Monday, April 9

Dear Leader In Budapest


Got to spend a sizzlingly hot July 2017 day in Budapest. The city baked beneath a squint-making sun. Stupidly I chose a seat atop one of those sightseeing busses where the sun melted both my brain and this place's urban charm. Finally, in center-city we found an outdoor café where, from across the street, this facade glowered down - bringing to mind the Soviet Big-Brother who'd imprisoned Hungary. But in reality, this sign was cultural appropriation from another land - mine. Do young Hungarians get off on Totalitarian Art? Is that how U.S. pop music's enjoyed?
I've read Europeans intellectuals dismiss the U.S. as the place that went from savagery to decadence without passing through civilization. And  yet here Hungarians scar a grand (if dingy) piece of their architectural inheritance with this! It is as if someone stirred a stinky boot into the goulash. 
Still, I'm thinking this image of that dichotomy offers so much to both emotionally and intellectually fill exactly the right spot in a hip-elegant living space. You think?

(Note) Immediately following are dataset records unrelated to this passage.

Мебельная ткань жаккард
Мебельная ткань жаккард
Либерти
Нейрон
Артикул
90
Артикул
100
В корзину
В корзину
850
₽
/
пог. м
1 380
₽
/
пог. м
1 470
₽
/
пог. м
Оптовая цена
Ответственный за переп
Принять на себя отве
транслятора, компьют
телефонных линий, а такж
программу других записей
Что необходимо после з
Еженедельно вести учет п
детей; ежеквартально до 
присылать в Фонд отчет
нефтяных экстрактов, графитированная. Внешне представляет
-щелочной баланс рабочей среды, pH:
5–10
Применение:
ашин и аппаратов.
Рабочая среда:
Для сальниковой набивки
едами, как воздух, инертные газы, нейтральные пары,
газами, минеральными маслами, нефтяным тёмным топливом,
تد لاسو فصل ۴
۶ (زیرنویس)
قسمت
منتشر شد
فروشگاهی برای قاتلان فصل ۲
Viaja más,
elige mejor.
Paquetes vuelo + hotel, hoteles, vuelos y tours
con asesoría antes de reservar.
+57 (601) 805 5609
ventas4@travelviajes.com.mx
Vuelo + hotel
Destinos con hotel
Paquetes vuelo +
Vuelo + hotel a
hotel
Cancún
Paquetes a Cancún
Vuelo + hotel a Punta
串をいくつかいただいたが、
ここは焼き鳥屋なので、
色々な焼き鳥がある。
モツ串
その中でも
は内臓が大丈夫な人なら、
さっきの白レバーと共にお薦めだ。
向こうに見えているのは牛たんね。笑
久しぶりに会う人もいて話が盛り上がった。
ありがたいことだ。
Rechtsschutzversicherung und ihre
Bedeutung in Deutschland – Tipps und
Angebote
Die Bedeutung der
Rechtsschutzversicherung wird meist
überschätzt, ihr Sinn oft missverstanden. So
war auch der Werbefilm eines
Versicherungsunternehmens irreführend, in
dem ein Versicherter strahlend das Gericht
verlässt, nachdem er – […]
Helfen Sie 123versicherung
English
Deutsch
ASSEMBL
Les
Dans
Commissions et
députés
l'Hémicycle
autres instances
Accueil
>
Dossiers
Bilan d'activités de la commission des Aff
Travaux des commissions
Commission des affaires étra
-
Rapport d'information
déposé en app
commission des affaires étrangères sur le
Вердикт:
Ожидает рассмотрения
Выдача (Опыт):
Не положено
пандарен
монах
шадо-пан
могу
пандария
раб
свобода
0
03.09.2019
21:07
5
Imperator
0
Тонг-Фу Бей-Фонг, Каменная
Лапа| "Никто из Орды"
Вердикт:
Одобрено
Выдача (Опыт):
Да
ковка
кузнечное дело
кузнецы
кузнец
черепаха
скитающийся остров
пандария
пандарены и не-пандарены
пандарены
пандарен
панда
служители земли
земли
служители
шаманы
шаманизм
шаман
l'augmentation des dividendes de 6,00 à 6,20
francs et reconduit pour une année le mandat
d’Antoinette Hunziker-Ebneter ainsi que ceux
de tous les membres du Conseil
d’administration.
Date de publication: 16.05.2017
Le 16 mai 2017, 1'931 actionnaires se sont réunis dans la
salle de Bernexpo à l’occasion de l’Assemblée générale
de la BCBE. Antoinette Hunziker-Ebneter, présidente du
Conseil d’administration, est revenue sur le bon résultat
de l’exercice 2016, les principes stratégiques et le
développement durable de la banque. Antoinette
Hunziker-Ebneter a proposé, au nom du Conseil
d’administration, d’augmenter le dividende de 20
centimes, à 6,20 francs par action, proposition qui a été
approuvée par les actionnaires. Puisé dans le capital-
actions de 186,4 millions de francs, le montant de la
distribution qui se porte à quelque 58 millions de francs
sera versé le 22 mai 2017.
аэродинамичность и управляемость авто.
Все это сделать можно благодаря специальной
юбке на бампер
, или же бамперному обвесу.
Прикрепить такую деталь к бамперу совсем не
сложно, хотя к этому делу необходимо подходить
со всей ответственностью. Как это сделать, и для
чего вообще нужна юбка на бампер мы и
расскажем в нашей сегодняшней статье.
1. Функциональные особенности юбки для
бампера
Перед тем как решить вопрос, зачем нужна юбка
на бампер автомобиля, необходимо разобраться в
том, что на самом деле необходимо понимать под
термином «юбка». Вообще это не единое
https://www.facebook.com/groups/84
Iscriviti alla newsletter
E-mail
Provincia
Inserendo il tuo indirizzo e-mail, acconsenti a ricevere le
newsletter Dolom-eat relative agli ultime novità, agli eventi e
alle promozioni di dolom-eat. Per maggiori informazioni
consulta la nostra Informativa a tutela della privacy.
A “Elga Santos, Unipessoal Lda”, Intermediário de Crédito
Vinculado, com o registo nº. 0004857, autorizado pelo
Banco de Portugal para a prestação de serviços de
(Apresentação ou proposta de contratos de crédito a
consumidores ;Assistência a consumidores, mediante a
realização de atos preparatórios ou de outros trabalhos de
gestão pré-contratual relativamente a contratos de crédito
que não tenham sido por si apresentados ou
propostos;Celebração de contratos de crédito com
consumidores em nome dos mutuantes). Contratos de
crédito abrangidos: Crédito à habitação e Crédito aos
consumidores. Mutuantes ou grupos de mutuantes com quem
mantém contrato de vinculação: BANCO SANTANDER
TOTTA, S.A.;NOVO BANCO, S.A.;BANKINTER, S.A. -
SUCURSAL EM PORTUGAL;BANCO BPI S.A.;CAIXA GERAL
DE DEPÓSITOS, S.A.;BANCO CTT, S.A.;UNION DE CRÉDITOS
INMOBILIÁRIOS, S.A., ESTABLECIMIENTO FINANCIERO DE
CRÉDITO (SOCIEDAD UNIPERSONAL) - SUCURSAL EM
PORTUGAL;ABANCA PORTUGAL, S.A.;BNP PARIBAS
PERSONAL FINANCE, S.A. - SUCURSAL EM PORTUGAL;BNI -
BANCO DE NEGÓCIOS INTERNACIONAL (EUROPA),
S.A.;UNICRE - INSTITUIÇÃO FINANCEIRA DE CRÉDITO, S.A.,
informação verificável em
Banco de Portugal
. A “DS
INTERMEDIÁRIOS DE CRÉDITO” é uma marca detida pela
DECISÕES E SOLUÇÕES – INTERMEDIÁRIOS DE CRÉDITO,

BTW: What's the English equivalent of the word 'Mandoki'? It sounds vaguely Asian, no? Just how far east had we travelled? :-)

2 comments:

Cedric Canard said...

Nice one. Makes for an excellent print. It would be a real talking point. I mean, how many people would wonder whether there were windows behind that billboard?

As for the name "Mandoki", not what I would've expected from Hungary. It doesn't seem to mean anything but I did find the following stats about it:
Usage: 2% as a first name, 98% as a surname. Mandoki as a first name was found 4 times in 2 different countries. (USA, Hungary) whereas as a Surname it is used at least 174 times in at least 12 countries.

Ted said...

Hope you've seen the comment you made to my last posting Cedric. You are CORRECT sir: I did not even think of the offices/apartments/whatever which now have their windows capped. WTF? Talk about destroying property value. Not only is the sign astonishingly tacky, but while it deteriorates the building's historical appeal, it simultaneously renders much of the interior useful only for storage. Talk about short term greed! Does the ancient city of Budapest lack zoning boards? Are they for sale? Where's the community self respect?

Mandoki sounds vaguely like the name of one of Attila's generals, right? It seems to come from the far-east through a modification by the Russian Steppes. What is the history of the Hungarian people? Did the Huns get this far south? 19th and early 20th century Budapest seems to reek of old-world elegance, but it's seemingly decaying under Mandoki tastelessness. Has this anything to do with the Soviet lack of understanding of the concept of depreciation as a cost? Are many of the city's buildings too far gone to rehabilitate after the lack of essential maintenance and upkeep? are there cities like this that have become Potemkin Villages filled with building-like shells in places that can no longer amass sufficient capital investment to reinvigorate them?

Odd, but something shared in the inner cities of America where cancerous deterioration has been reinforced by technological obsolescence of so many structures and their functionality.